My dad, may he rest in peace, used to have an orchard grafting business. He started out doing pit fruit (plums, peaches) in central California, and as he was expanding the business into the vineyards of western California’s wine country, we would often combine our beach trips with market research, meaning that he would hand a notebook to my brother or me, and we would write down the names of vineyards that we passed, or the names of trucking companies, since they would know who all the players in the area were.

This was one way to do market research in the pre-internet era. Also, now that I have a business of my own, I realize this was probably also a way to write off the beach trip as a business expense.

A side note for those of you not familiar with grafting: Grafting is where you change a tree from one variety to another. With grafting, you could even make a tree that’s growing peaches on one branch and plums on another.

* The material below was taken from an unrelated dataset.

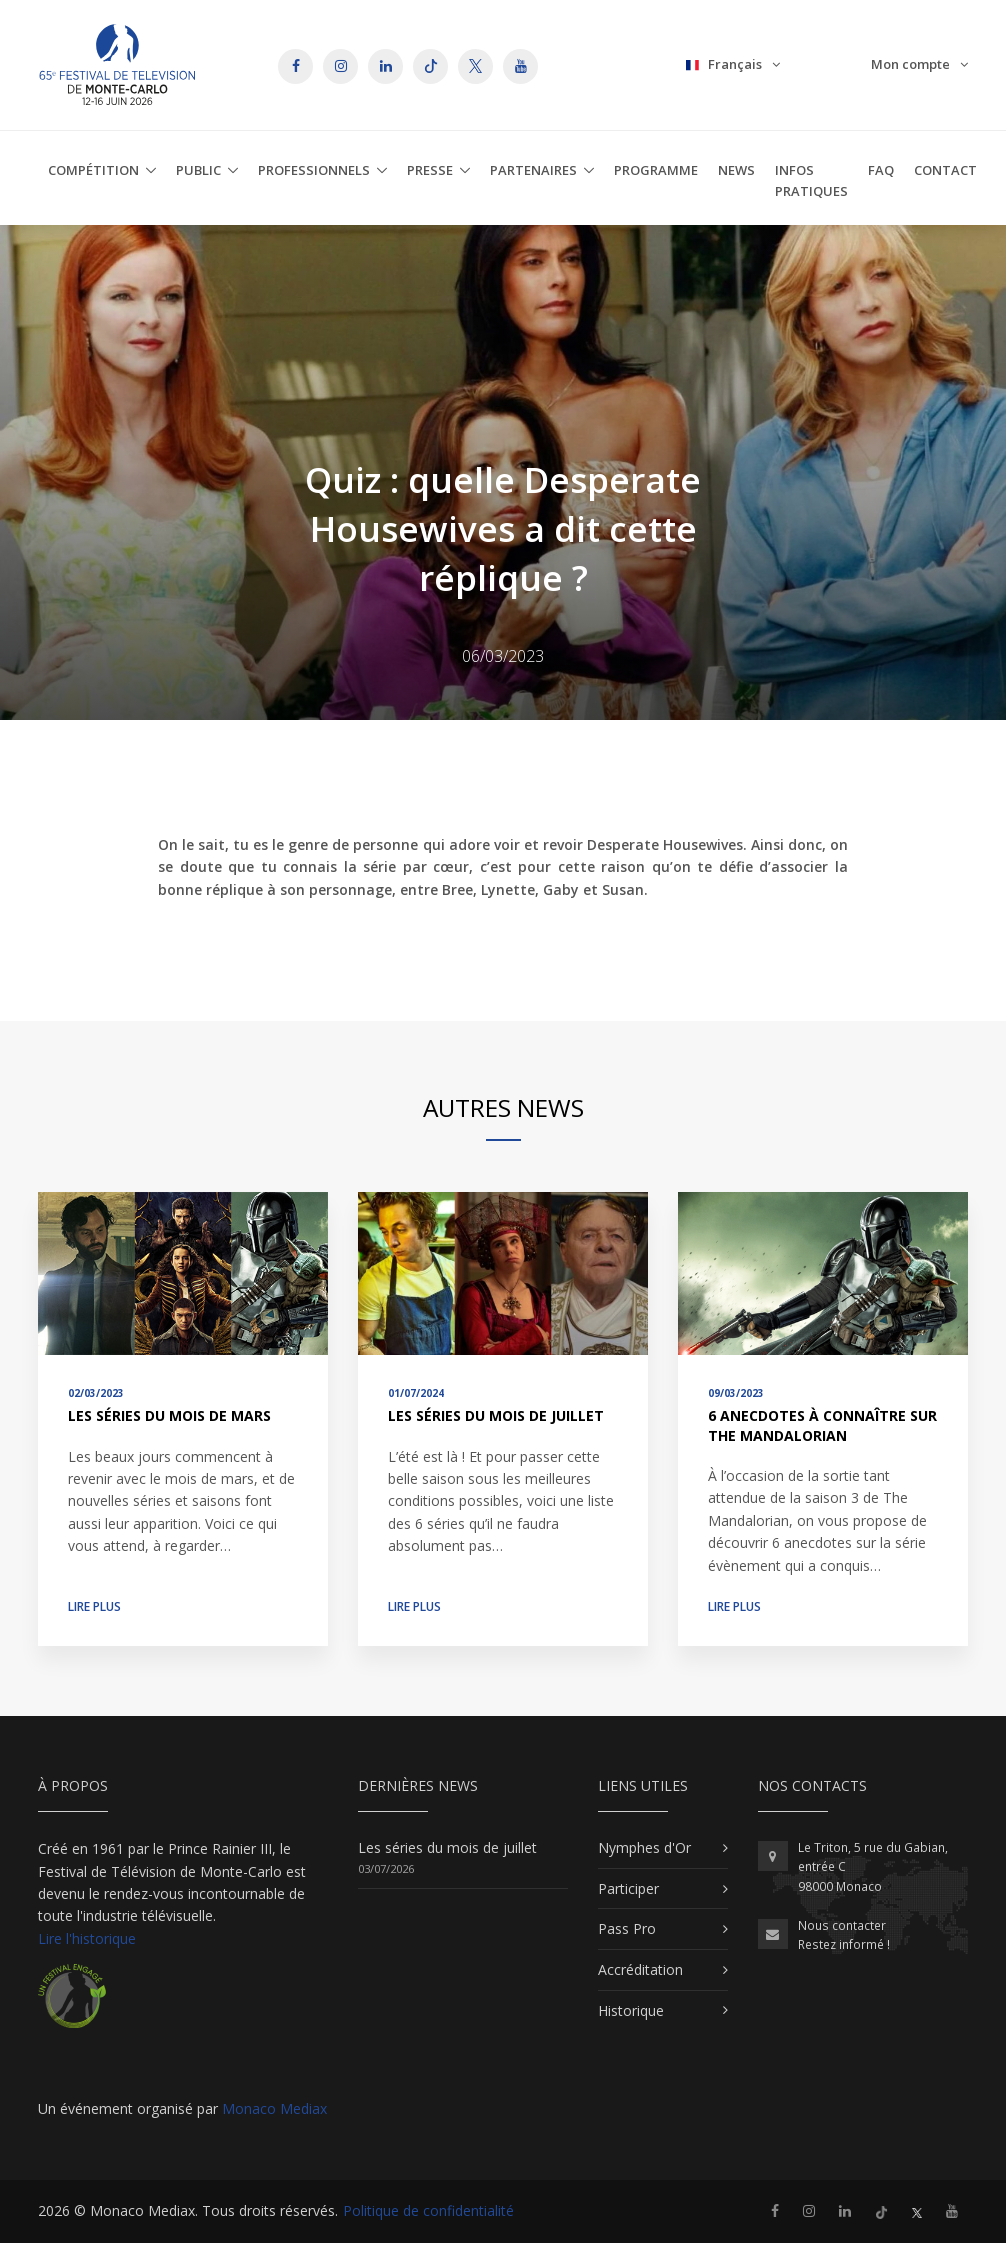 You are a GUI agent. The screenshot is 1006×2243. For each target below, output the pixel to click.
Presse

In a commercial operation, this would be a terrible idea for a gazillion reasons, but for backyard fun it works just fine.

I worked in that business for many years, starting with the simpler jobs fit for a 10-year-old kid, and eventually working up to the more dangerous (and better-paying) jobs fit for an adult, like chainsawing the orchard. In fact, I spent my 40th birthday chainsawing. You know how they say the work is never done on a farm? It’s absolutely true, even on your 40th birthday.

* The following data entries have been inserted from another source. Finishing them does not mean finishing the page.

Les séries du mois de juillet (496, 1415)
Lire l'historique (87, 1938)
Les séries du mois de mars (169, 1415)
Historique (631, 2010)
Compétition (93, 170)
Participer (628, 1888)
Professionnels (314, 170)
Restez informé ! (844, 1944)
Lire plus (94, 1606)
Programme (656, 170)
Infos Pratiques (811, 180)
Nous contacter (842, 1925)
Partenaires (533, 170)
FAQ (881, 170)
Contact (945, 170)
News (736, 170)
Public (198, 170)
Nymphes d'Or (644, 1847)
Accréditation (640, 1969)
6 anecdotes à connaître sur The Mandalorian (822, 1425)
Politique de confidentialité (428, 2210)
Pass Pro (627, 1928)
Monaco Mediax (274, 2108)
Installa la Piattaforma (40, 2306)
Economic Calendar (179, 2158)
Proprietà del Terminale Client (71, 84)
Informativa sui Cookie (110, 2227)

There are other, more thought-through and strategic, ways to do market research, ways more “official” and “business-like” than having your kids write things down in a notebook while you keep your eyes on the road. Alper and I recently discussed this, and other things, on the podcast with Rick Pizzoli, CEO of Sales Force Europe. In this short, Rick goes into one aspect of researching a new market:

(BTW, for the presentation geeks in the audience, keep reading, I’m going to bring market research around to presentation skills, I swear.)

Now for what all this market-research talk has to do with presentations: If you are going into a new market, your investors are going to want you to explain what you are doing. You are going to need at least three slides in order to do so: 1. Customer description, 2. Problem, 3. Solution. Sometimes the customer description slide will come third, not first, depending on the flow of the rest of your presentation.

Hopefully, if you have done your job, you wont be able to cram everything onto those three slides, so you are also going to need some handouts (supplementary pdfs, stapled takeaways, etc) so you have some visuals to assist you during the deep dive into the more granular data that some of the investors are going to want to do.